Tuesday, May 22, 2012

On RegexOptions.IgnoreCase performance

I found a bit of code today that tested if a bunch of strings were found in another. It used IndexOf for each of the strings and continued to search if not found. The code, a long list of ifs and elses, looked terrible. So I thought I would refactor it to use regular expressions. I created a big Regex object, using the "|" regular expression operator and I tested for speed.

( Actually, I took the code, encapsulated it into a method that then went into a new object, then created the automated unit tests for that object and only then I proceeded in writing new code. I am very smug because usually I don't do that :) )

After the tests said the new code was good, I created a new test to compare the increase in performance. It is always good to have a metric to justify the work you have been doing. So the old code worked in about 3 seconds. The new code took 10! I was flabbergasted. Not only that I couldn't understand how that could happen, how several scans of the same string could be faster than a single one, but I am the one that wrote the article that said IndexOf is slower than Regex search (at least it was so in the .Net 2.0 times and I could not replicate the results in .Net 4.0). It was like a slap in the face, really.
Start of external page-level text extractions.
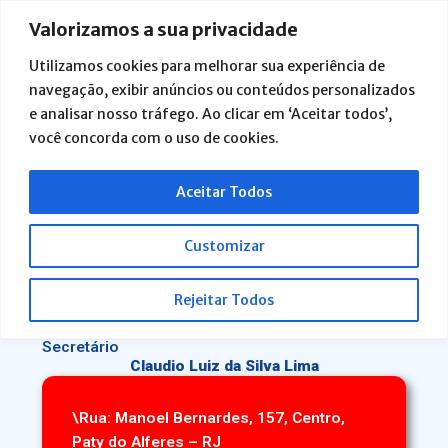
Ir
Valorizamos a sua privacidade
para
o
Utilizamos cookies para melhorar sua experiência de
conteúdo
navegação, exibir anúncios ou conteúdos personalizados
Secretaria de
e analisar nosso tráfego. Ao clicar em ‘Aceitar todos’,
Fazenda
você concorda com o uso de cookies.
Aceitar Todos
Customizar
Rejeitar Todos
Secretário
Claudio Luiz da Silva Lima
\Rua: Manoel Bernardes, 157, Centro,
Paty do Alferes – RJ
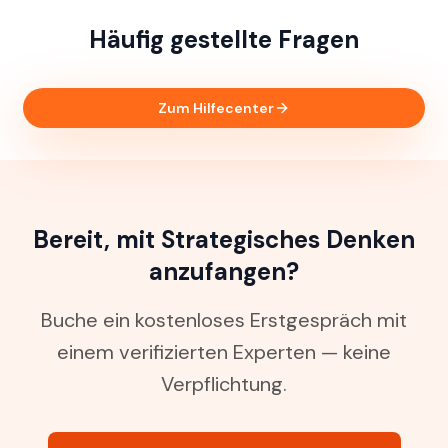
Häufig gestellte Fragen
Zum Hilfecenter
Bereit, mit Strategisches Denken
anzufangen?
Buche ein kostenloses Erstgespräch mit
einem verifizierten Experten — keine
Verpflichtung.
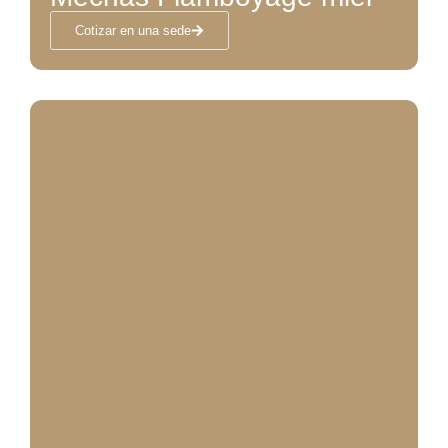
Cotizar en una sede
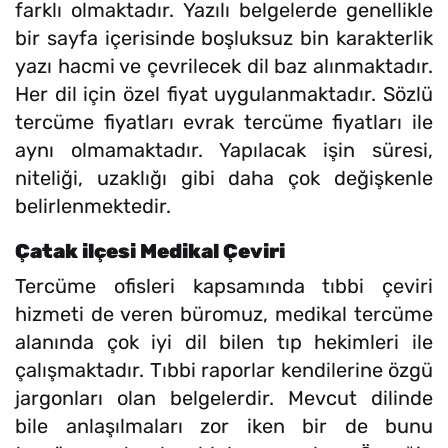
farklı olmaktadır. Yazılı belgelerde genellikle
bir sayfa içerisinde boşluksuz bin karakterlik
yazı hacmi ve çevrilecek dil baz alınmaktadır.
Her dil için özel fiyat uygulanmaktadır. Sözlü
tercüme fiyatları evrak tercüme fiyatları ile
aynı olmamaktadır. Yapılacak işin süresi,
niteliği, uzaklığı gibi daha çok değişkenle
belirlenmektedir.
Çatak ilçesi Medikal Çeviri
Tercüme ofisleri kapsamında tıbbi çeviri
hizmeti de veren büromuz, medikal tercüme
alanında çok iyi dil bilen tıp hekimleri ile
çalışmaktadır. Tıbbi raporlar kendilerine özgü
jargonları olan belgelerdir. Mevcut dilinde
bile anlaşılmaları zor iken bir de bunu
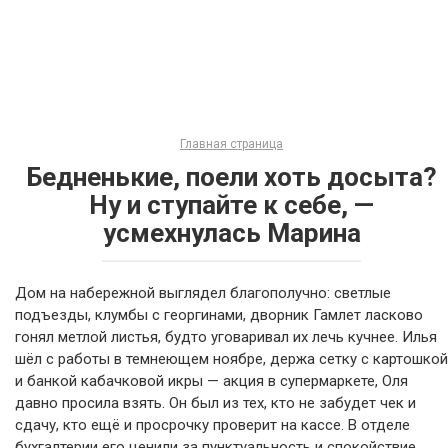
Главная страница
Бедненькие, поели хоть досыта?
Ну и ступайте к себе, —
усмехнулась Марина
Дом на набережной выглядел благополучно: светлые
подъезды, клумбы с георгинами, дворник Гамлет ласково
гонял метлой листья, будто уговаривал их лечь кучнее. Илья
шёл с работы в темнеющем ноябре, держа сетку с картошкой
и банкой кабачковой икры — акция в супермаркете, Оля
давно просила взять. Он был из тех, кто не забудет чек и
сдачу, кто ещё и просрочку проверит на кассе. В отделе
бухгалтерии его ценили за пунктуальность и спокойствие,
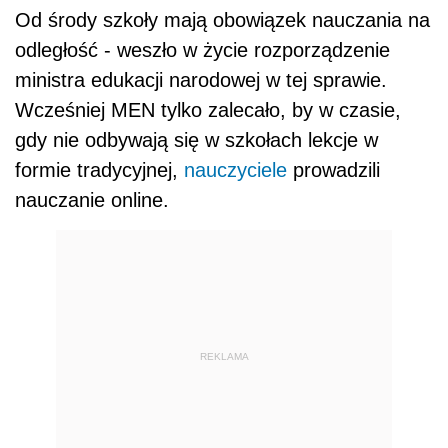
Od środy szkoły mają obowiązek nauczania na
odległość - weszło w życie rozporządzenie
ministra edukacji narodowej w tej sprawie.
Wcześniej MEN tylko zalecało, by w czasie,
gdy nie odbywają się w szkołach lekcje w
formie tradycyjnej,
nauczyciele
prowadzili
nauczanie online.
REKLAMA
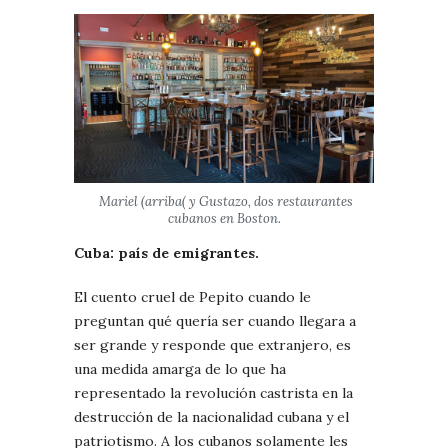
Mariel (arriba( y Gustazo, dos restaurantes
cubanos en Boston.
Cuba: país de emigrantes.
El cuento cruel de Pepito cuando le
preguntan qué quería ser cuando llegara a
ser grande y responde que extranjero, es
una medida amarga de lo que ha
representado la revolución castrista en la
destrucción de la nacionalidad cubana y el
patriotismo. A los cubanos solamente les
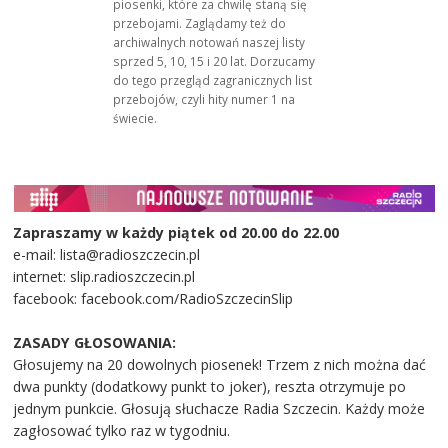
piosenki, które za chwilę staną się
przebojami. Zaglądamy też do
archiwalnych notowań naszej listy
sprzed 5, 10, 15 i 20 lat. Dorzucamy
do tego przegląd zagranicznych list
przebojów, czyli hity numer 1 na
świecie.
Zapraszamy w każdy piątek od 20.00 do 22.00
e-mail: lista@radioszczecin.pl
internet: slip.radioszczecin.pl
facebook: facebook.com/RadioSzczecinSlip
ZASADY GŁOSOWANIA:
Głosujemy na 20 dowolnych piosenek! Trzem z nich można dać
dwa punkty (dodatkowy punkt to joker), reszta otrzymuje po
jednym punkcie. Głosują słuchacze Radia Szczecin. Każdy może
zagłosować tylko raz w tygodniu.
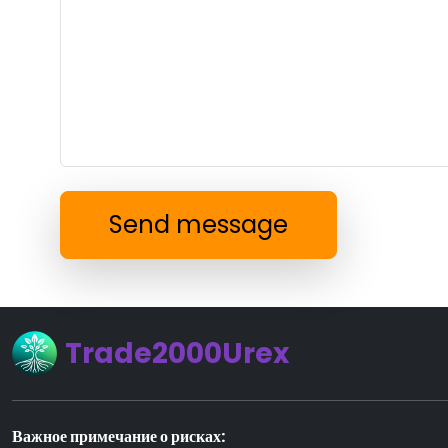
Send message
Trade2000Urex
Важное примечание о рисках:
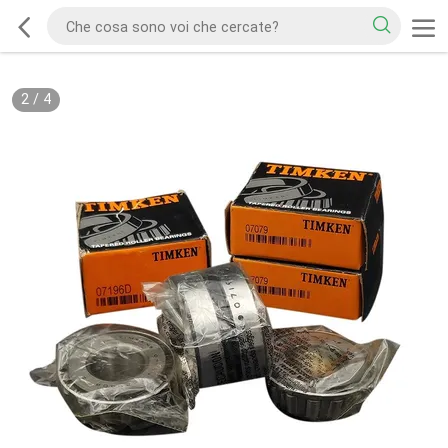
2
/
4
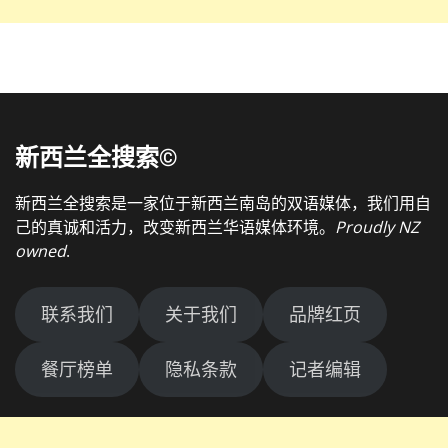
新西兰全搜索©
新西兰全搜索是一家位于新西兰南岛的双语媒体，我们用自
己的真诚和活力，改变新西兰华语媒体环境。
Proudly NZ
owned
.
联系我们
关于我们
品牌红页
餐厅榜单
隐私条款
记者编辑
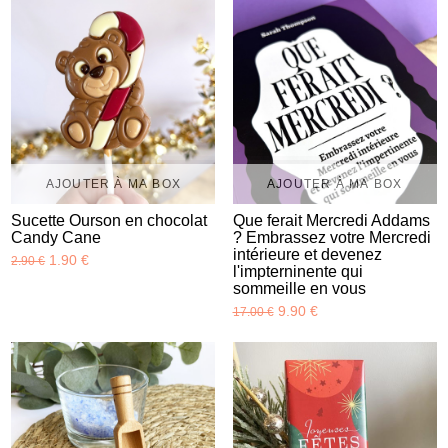
AJOUTER À MA BOX
AJOUTER À MA BOX
Sucette Ourson en chocolat
Que ferait Mercredi Addams
Candy Cane
? Embrassez votre Mercredi
intérieure et devenez
1.90 €
2.90 €
l'impterninente qui
sommeille en vous
9.90 €
17.00 €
I proceeded to change the method, having now a way to determine increases in performance, until I finally figured out what was going on. The original code was first transforming the text into lowercase, then doing IndexOf. It was not even using IndexOf with StringComparison.OrdinalIgnoreCase which was, of course, a "pfff" moment for me. My new method was, of course, using RegexOptions.IgnoreCase. No way this option would slow things down. But it did!
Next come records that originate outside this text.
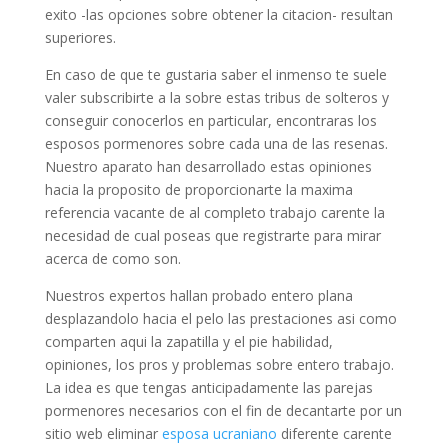
exito -las opciones sobre obtener la citacion- resultan
superiores.
En caso de que te gustaria saber el inmenso te suele
valer subscribirte a la sobre estas tribus de solteros y
conseguir conocerlos en particular, encontraras los
esposos pormenores sobre cada una de las resenas.
Nuestro aparato han desarrollado estas opiniones
hacia la proposito de proporcionarte la maxima
referencia vacante de al completo trabajo carente la
necesidad de cual poseas que registrarte para mirar
acerca de como son.
Nuestros expertos hallan probado entero plana
desplazandolo hacia el pelo las prestaciones asi­ como
comparten aqui la zapatilla y el pie habilidad,
opiniones, los pros y problemas sobre entero trabajo.
La idea es que tengas anticipadamente las parejas
pormenores necesarios con el fin de decantarte por un
sitio web eliminar
esposa ucraniano
diferente carente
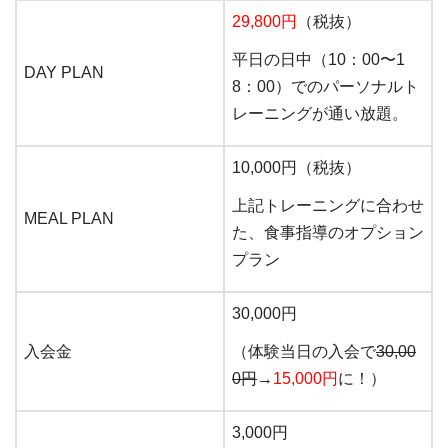
29,800円
（税抜）
平日の日中（10：00〜1
DAY PLAN
8：00）でのパーソナルト
レーニングが通い放題。
10,000円（税抜）
上記トレーニングに合わせ
MEAL PLAN
た、食事指導のオプション
プラン
30,000円
入会金
（体験当日の入会で
30,00
0円
→
15,000円
に！）
3,000円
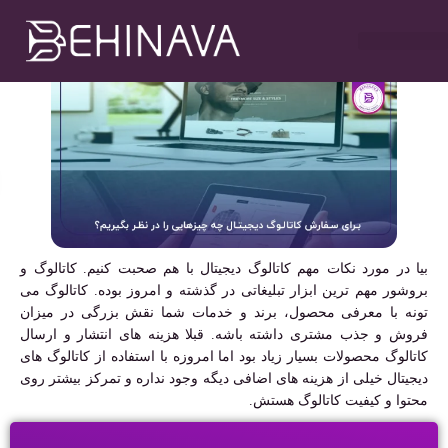
نظر بگیریم؟
مهدی سلطانی
بهمن ۲۳, ۱۴۰۲
۲:۰۱ ب٫ظ
خدمات طراحی سایت
تبلیغات در تلگرام
خدمات سوشیال
خدمات گوگل ادز
خدمات سئو سایت
بیا در مورد نکات مهم کاتالوگ دیجیتال با هم صحبت کنیم. کاتالوگ و
بروشور مهم ترین ابزار تبلیغاتی در گذشته و امروز بوده. کاتالوگ می
تونه با معرفی محصول، برند و خدمات شما نقش بزرگی در میزان
فروش و جذب مشتری داشته باشه. قبلا هزینه های انتشار و ارسال
کاتالوگ محصولات بسیار زیاد بود اما امروزه با استفاده از کاتالوگ های
دیجیتال خیلی از هزینه های اضافی دیگه وجود نداره و تمرکز بیشتر روی
محتوا و کیفیت کاتالوگ هستش.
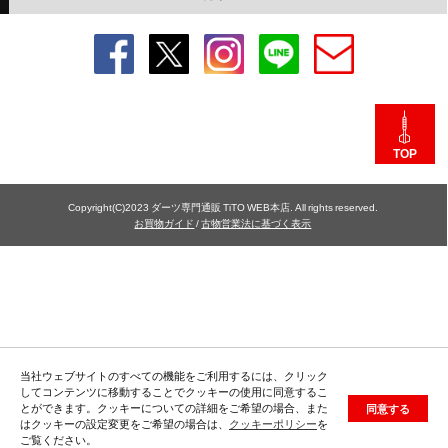
TOP
Copyright(C)2023 ダーツ専門通販 TiTO WEB本店. All rights reserved.
お買物ガイド
/
古物営業法に基づく表示
当社ウェブサイトのすべての機能をご利用するには、クリック
してコンテンツに移動することでクッキーの使用に同意するこ
とができます。クッキーについての詳細をご希望の場合、また
同意する
はクッキーの設定変更をご希望の場合は、
クッキーポリシー
を
ご覧ください。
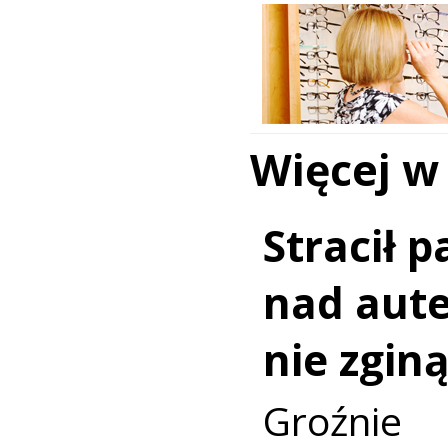
Więcej w
Stracił 
nad aut
nie zginą
Groźni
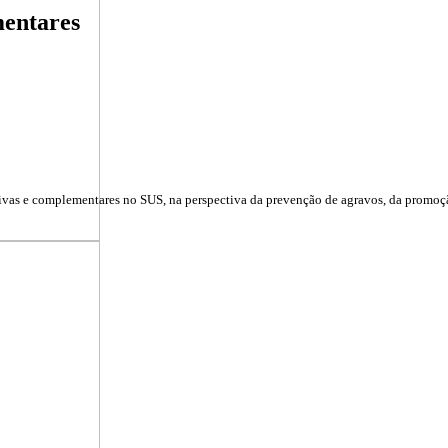
mentares
tivas e complementares no SUS, na perspectiva da prevenção de agravos, da promoç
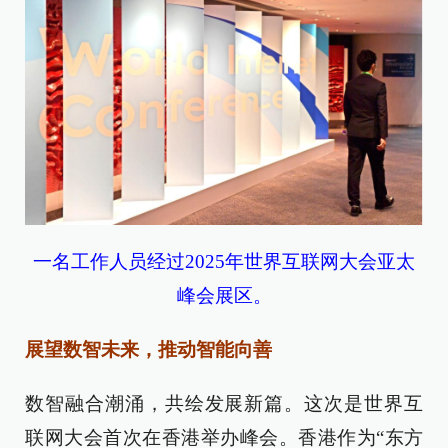
一名工作人员经过2025年世界互联网大会亚太
峰会
展区
。
展望
数智
未来
，推动智能向善
数智融合潮涌，共绘发展新篇。这次是世界互
联网大会首次在香港举办峰会。香港作为“东方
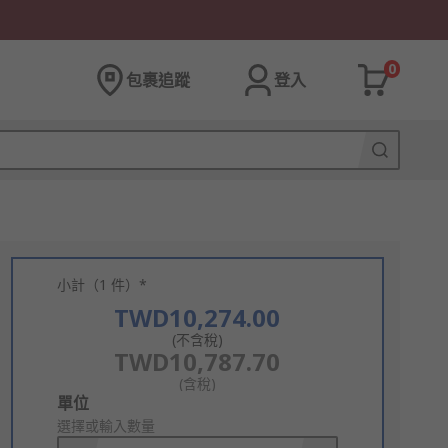
0
包裹追蹤
登入
小計（1 件）*
TWD10,274.00
(不含稅)
TWD10,787.70
(含稅)
Add
單位
to
選擇或輸入數量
You see, when you have a search of two strings, separated by the "|" regular expression operator, inside there is a tree of states that is created. Say you are searching for "abc|abd", it will search once for "a", then once for "b", then check the next character for "c" or "d". If any of these conditions fail, the match will fail. However, if you do a case ignorant match, for each character there will be at least two searches per letter. Even so, I expected only a doubling of the processing length, not the whooping five times decrease in speed!

So I did the humble thing: I transformed the string into lowercase, then did a normal regex match. And the whole thing went from 10 seconds to under 3. I am yet to understand why this happens, but be careful when using the case ignorant option in regular expressions in .Net.


cbp said...

From what I understand IgnoreCase doesn't just equate 'a' with 'A', but also with 'À', 'Ã', 'Ä' etc. It also does a culture lookup to work out what it should do.
That's where your performance is going!

Siderite said...

Exactly! That's why I wrote "at least two searches per letter".

I still am not sure what I think of this. In Romanian we have several types of "a" characters, with a sign on top to indicate the difference, that represent particular sounds. But I wouldn't consider any of them "a"s. They have their own lower and upper case, too. I know in French there are accents that make a vowel sound differently, but I also remember they give different meanings to words, as well.

Also, I have to consider the possibility that when a regular expression has need of backtracking, it will repeat some of these searches per character. Until today, if I had seen something like: text=text.ToLower(); reg.Match(text); I would have refactored it to using RegexOptions.IgnoreCase.